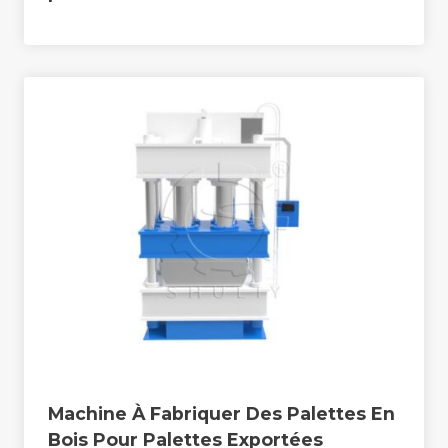
Machine À Fabriquer Des Palettes En
Bois Pour Palettes Exportées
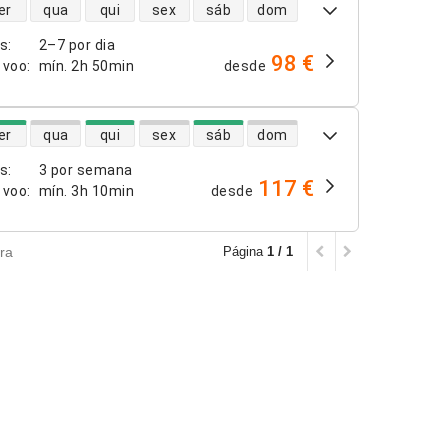
dade de voos diretos
er
qua
qui
sex
sáb
dom
os
:
2–7 por dia
98 €
 voo
:
mín.
2h 50min
desde
dade de voos diretos
er
qua
qui
sex
sáb
dom
os
:
3 por semana
117 €
 voo
:
mín.
3h 10min
desde
ra
Página
1 / 1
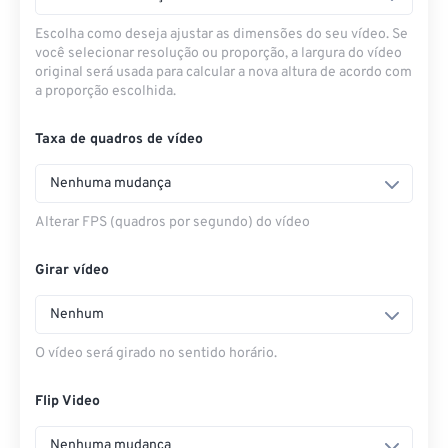
Escolha como deseja ajustar as dimensões do seu vídeo. Se
você selecionar resolução ou proporção, a largura do vídeo
original será usada para calcular a nova altura de acordo com
a proporção escolhida.
Taxa de quadros de vídeo
Nenhuma mudança
Alterar FPS (quadros por segundo) do vídeo
Girar vídeo
Nenhum
O vídeo será girado no sentido horário.
Flip Video
Nenhuma mudança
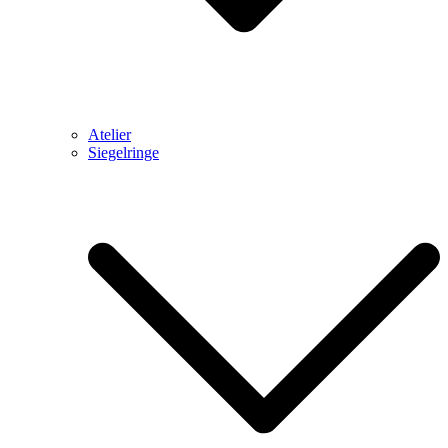
Atelier
Siegelringe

* * * *

The answer should be all lines from the entries above that hold the word "quadros".

Taxa de quadros de vídeo
Alterar FPS (quadros por segundo) do vídeo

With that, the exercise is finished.